# Closing Ports



## JayIBM (Mar 22, 2005)

I need help trying to close a port... Someone tell me the most simple way of doing this.


----------



## elf (Jul 19, 2002)

A firewall, available for free HERE.

Or you could buy a router with NAT protection (hardware firewall). Or you could get SP2, which has a firewall built in.


----------



## JayIBM (Mar 22, 2005)

Well, im not trying to buy nothin. All im tryin to do is just close one port... Just one... IS there a way i can do this on commmand prompt. :grin:


----------



## elf (Jul 19, 2002)

no, but if you read my previous post, you will read that the program is *FREE* as is the sp2 which comes with windows...

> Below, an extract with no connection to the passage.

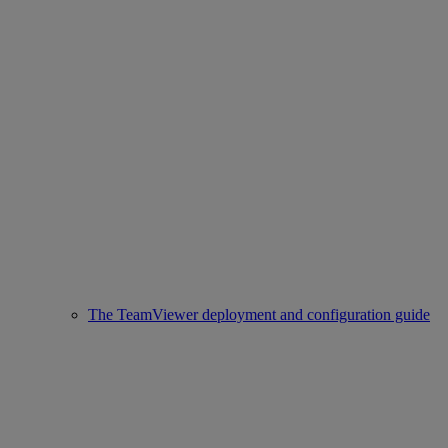
The TeamViewer deployment and configuration guide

There are no commands available through command prompt that will close a port.


----------



## johnwill (Sep 26, 2002)

Explain what you're _REALLY_ trying to do more specifically, and we might be able to help.


----------



## JayIBM (Mar 22, 2005)

Well there is a certain port that im trying to close that has a block pn it that stops me from going to certain websites, like games and stuff. Well i just wanna play some games and i cant with the block on... So i figured out which port it is and im trying to close it. I mean, i have no game system, so now i cant even play games online!!! What GIVES?!?! :sad:


----------



## johnwill (Sep 26, 2002)

Well, normally opening ports is what's required to play on-line games, so I'm really confused.

Since you have provided no information about your network connection, what kind of ISP, what make/model of modem, router, etc., it's real hard to be more specific.

The SPECIFIC game site you're trying to access would also help, because someone here might actually know about it.


----------